Which brings me to the second stone which I’d call “recognizing the real enemy.” Because fear tends to cloud our judgment, we may have to pause for a moment in the riverbed in order to identify this stone. Many of us—especially the white people among us—have good reasons for not wanting to acknowledge the deep sin of racism as our enemy, especially when the enemy lives within us and all around us. But if we don’t name it, we can’t fight it.
Thankfully, our God has given us priceless stone of conversion, which means that we do not have to be defined by our enemies. Not even by the enemies who are deeply embedded in our culture and politics and economy. The black church has taught us that. We can change, we can be changed, we shall overcome.
Which draws my attention to the stone I’ll call “choosing our weapons”. Did you notice in the first lesson that Saul tried to give David heavy armor and a sword, but David refused him? I find myself wondering, on this Fathers Day, what might have happened if Dylann Roof had the wherewithal to refuse his father’s gift of a gun. Or what if his father had chosen the weapon of statecraft like the late South Carolina State Senator Clementa Pinckney, whose gift to his children was a vote against open carry?

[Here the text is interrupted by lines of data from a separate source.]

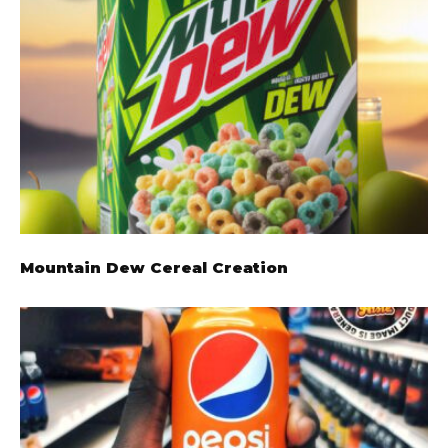
Mountain Dew Cereal Creation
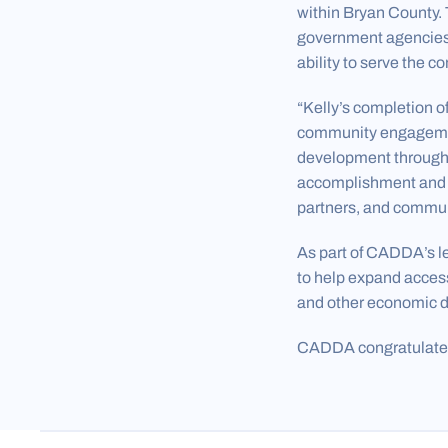
within Bryan County. 
government agencies,
ability to serve the 
“Kelly’s completion o
community engagemen
development througho
accomplishment and ex
partners, and commun
As part of CADDA’s l
to help expand acces
and other economic d
CADDA congratulates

These may seem like small weapons in the face of enormous enemies whose tools are coercive violende, but that is the story of how our God works. Five small stones are what we have, and even one of them may be enough. So be of courage and take up the stone of trust, which is the one that we don’t even have to go looking for because God in Jesus keeps handing it to us. “Have you still no faith,” he asked? Then listen to his words anew. “In the world you face persecution. But take courage; I have conquered the world!”